When conflicts happen:

  • Collect context:

  • git status

  • Identify conflicted files (from status output).

  • For each conflicted file:

  • Open the file and understand the surrounding code and intent.

  • Prefer minimal, mechanical conflict resolutions:

  • Keep upstream changes unless the feature branch deliberately supersedes them.

  • Re-run generators (lockfiles, codegen) instead of hand-editing when appropriate.

  • If intent is ambiguous, ask a single targeted question, for example:

  • "Should we keep the new upstream behavior X, or keep the feature behavior Y?"

  • "Is this file generated and safe to regenerate, or do you want manual resolution?"

  • Apply the resolution, then stage only resolved files:

  • git add <file...>

  • Continue:

  • git rebase --continue

  • If you reach a point where resolution is too risky/unclear:

  • Stop and ask; optionally propose aborting the rebase.

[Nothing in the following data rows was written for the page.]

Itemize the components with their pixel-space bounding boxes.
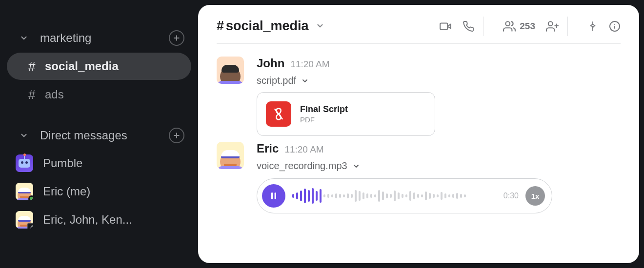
avatar [16, 154, 33, 172]
file-attachment-card[interactable]: Final Script PDF [257, 92, 435, 136]
avatar: 4 [16, 211, 33, 229]
avatar[interactable] [217, 57, 244, 84]
channel-header: # social_media 253 [217, 18, 621, 44]
channel-item-social-media[interactable]: # social_media [7, 53, 191, 80]
attachment-label-row[interactable]: script.pdf [257, 75, 621, 86]
channel-title-button[interactable]: # social_media [217, 19, 324, 34]
audio-attachment-card: 0:30 1x [257, 178, 552, 213]
main-panel: # social_media 253 [198, 5, 639, 263]
playback-speed-button[interactable]: 1x [525, 186, 545, 206]
message-author[interactable]: Eric [257, 142, 279, 155]
svg-rect-4 [440, 23, 447, 29]
dm-section-header[interactable]: Direct messages [0, 122, 198, 149]
svg-rect-15 [275, 192, 276, 199]
info-button[interactable] [609, 20, 621, 32]
chevron-down-icon [352, 162, 360, 170]
chevron-down-icon [301, 77, 309, 85]
divider [483, 17, 483, 36]
chevron-down-icon [316, 19, 324, 34]
attachment-filename: script.pdf [257, 75, 296, 86]
svg-point-6 [506, 21, 510, 26]
message-row: John 11:20 AM script.pdf Final Script PD… [217, 51, 621, 136]
workspace-header[interactable]: marketing [0, 24, 198, 52]
svg-rect-14 [271, 192, 273, 199]
group-count-badge: 4 [27, 223, 33, 229]
dm-item-group[interactable]: 4 Eric, John, Ken... [0, 206, 198, 234]
video-call-button[interactable] [439, 20, 452, 33]
status-online-icon [28, 195, 33, 200]
hash-icon: # [217, 19, 224, 34]
file-type: PDF [300, 115, 348, 124]
dm-section-label: Direct messages [40, 129, 169, 142]
add-channel-button[interactable] [169, 30, 184, 46]
member-count: 253 [520, 21, 535, 32]
members-button[interactable]: 253 [503, 20, 535, 33]
message-time: 11:20 AM [284, 144, 323, 155]
pin-button[interactable] [587, 21, 598, 32]
workspace-name: marketing [40, 31, 169, 45]
sidebar: marketing # social_media # ads Direct me… [0, 0, 198, 268]
avatar [16, 183, 33, 200]
channel-label: social_media [45, 59, 119, 73]
add-dm-button[interactable] [169, 128, 184, 143]
chevron-down-icon [18, 131, 30, 140]
attachment-label-row[interactable]: voice_recording.mp3 [257, 160, 621, 172]
pdf-icon [266, 101, 291, 127]
message-row: Eric 11:20 AM voice_recording.mp3 0:30 1… [217, 136, 621, 213]
dm-item-pumble[interactable]: Pumble [0, 149, 198, 177]
avatar[interactable] [217, 142, 244, 169]
message-author[interactable]: John [257, 57, 284, 70]
dm-label: Eric (me) [43, 185, 90, 198]
phone-call-button[interactable] [463, 20, 474, 32]
add-member-button[interactable] [546, 20, 559, 33]
dm-label: Pumble [43, 156, 82, 170]
chevron-down-icon [18, 34, 30, 42]
svg-point-7 [548, 21, 553, 26]
audio-waveform[interactable] [292, 186, 497, 206]
pause-button[interactable] [262, 184, 285, 208]
divider [567, 17, 568, 36]
hash-icon: # [28, 87, 45, 102]
attachment-filename: voice_recording.mp3 [257, 160, 347, 172]
audio-duration: 0:30 [503, 191, 519, 200]
dm-item-eric[interactable]: Eric (me) [0, 177, 198, 206]
channel-item-ads[interactable]: # ads [7, 81, 191, 108]
channel-name: social_media [226, 19, 309, 34]
message-time: 11:20 AM [290, 59, 329, 70]
hash-icon: # [28, 59, 45, 74]
dm-label: Eric, John, Ken... [43, 213, 132, 227]
channel-label: ads [45, 88, 64, 101]
file-title: Final Script [300, 104, 348, 115]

Helpful commands during conflicts:

  • Inspect current conflict hunks: git diff

  • See the commit being replayed: git show

  • If you need to back out: git rebase --abort (this is safe and should be preferred over destructive resets)

  1. Post-rebase verification
  • Show the new commit range:

  • git log --oneline --decorate origin/{base_branch}..HEAD

  • Run appropriate repo checks (tests, typecheck, lint) if available.

  1. Push updated branch (requires confirmation)
  • If the branch already exists on origin, rebasing rewrites history, so pushing requires force-with-lease.

  • Print the exact command and wait for confirmation:

  • git push --force-with-lease origin HEAD:{branch_name}

Recovery

  • If something goes wrong, use {backup_ref} to restore the pre-rebase state.

  • Do not run destructive commands (e.g., git reset --hard ) unless I explicitly confirm after you show the exact command.